Health groups and the Labour party have reacted angrily after ministers decided to hold back a Public Health England (PHE) report on sugar reduction, as exclusively revealed by The Grocer yesterday.
PHE had been due to publish its assessment on a raft of possible measures, including a clampdown on marketing and in-store supermarket promotions as well as the potential impact of a sugar tax, to coincide with the publication of the SACN report on Friday.
However, the Department of Health (DH) revealed yesterday that the report would now feed in to a wider government Childhood Obesity Strategy, and said it has already dismissed any chance of a sugar tax.
Malcolm Clark, coordinator of the Children’s Food Campaign, claimed it was a “disgraceful decision” and an “appalling, retrograde step”.
“The government’s scrapping of Public Health England’s recommendations on sugar reduction looks like deplorable complacency in the face of a health epidemic,” he said.
“We hope this will not turn out to be an anti-science government.”
SACN is expected to call for the government to slash recommended sugar intake levels in half, from 10% of energy intake to a maximum of 5%.
Jane Landon, deputy director of the UK Health Forum, a charity which helped PHE draw up its proposals in a report which described the chance to tax fizzy soft drinks as “low-hanging fruit”, said it “made no sense” to publish PHE’s action plan separately from SACN’s own report.

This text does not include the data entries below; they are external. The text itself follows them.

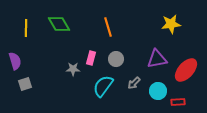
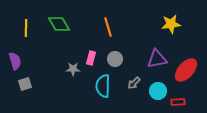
gray circle: moved 1 px left
cyan semicircle: rotated 35 degrees counterclockwise
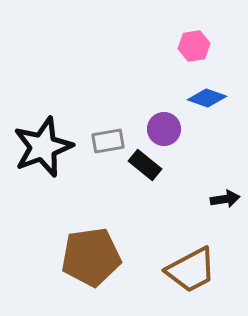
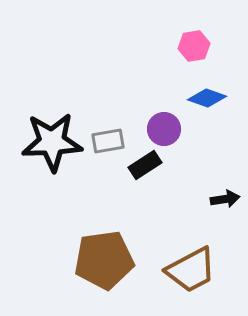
black star: moved 9 px right, 5 px up; rotated 18 degrees clockwise
black rectangle: rotated 72 degrees counterclockwise
brown pentagon: moved 13 px right, 3 px down
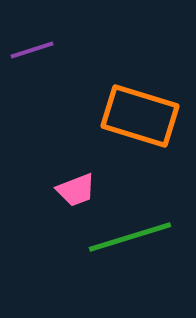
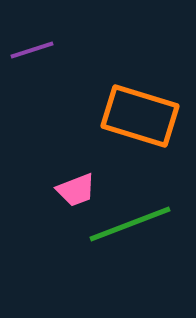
green line: moved 13 px up; rotated 4 degrees counterclockwise
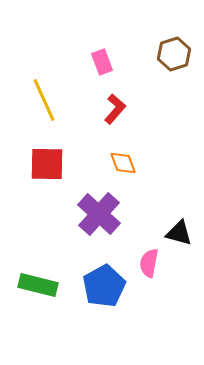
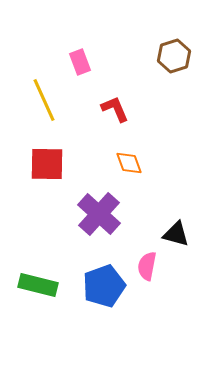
brown hexagon: moved 2 px down
pink rectangle: moved 22 px left
red L-shape: rotated 64 degrees counterclockwise
orange diamond: moved 6 px right
black triangle: moved 3 px left, 1 px down
pink semicircle: moved 2 px left, 3 px down
blue pentagon: rotated 9 degrees clockwise
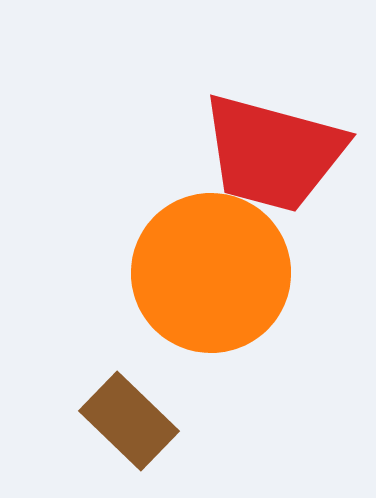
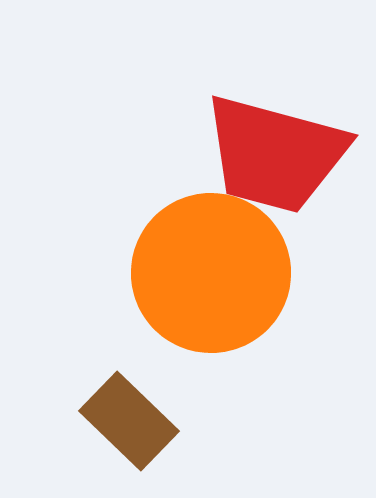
red trapezoid: moved 2 px right, 1 px down
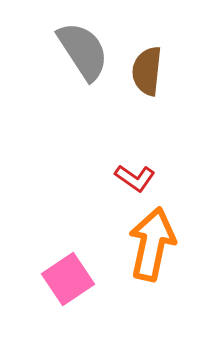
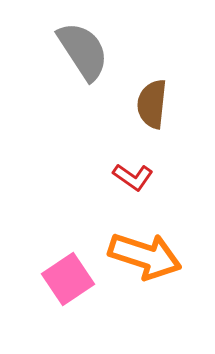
brown semicircle: moved 5 px right, 33 px down
red L-shape: moved 2 px left, 1 px up
orange arrow: moved 7 px left, 12 px down; rotated 96 degrees clockwise
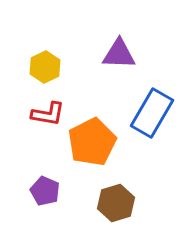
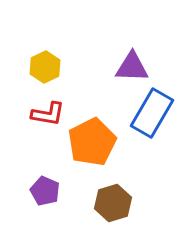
purple triangle: moved 13 px right, 13 px down
brown hexagon: moved 3 px left
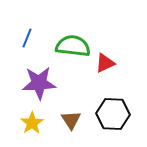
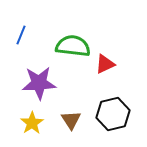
blue line: moved 6 px left, 3 px up
red triangle: moved 1 px down
black hexagon: rotated 16 degrees counterclockwise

Tam Fry, spokesman for the National Obesity Forum, added: “I cannot believe that this PHE report on sugar has been scrapped. It’s extremely worrying. It shows that all the promises made during the election campaign to address childhood obesity are essentially being thrown on the scrapheap.”
Luciana Berger, shadow public health minister, told The Guardian: “If ministers fail to publish this evidence, people will conclude that the government is putting the interests of food and drink companies above the health of the nation.”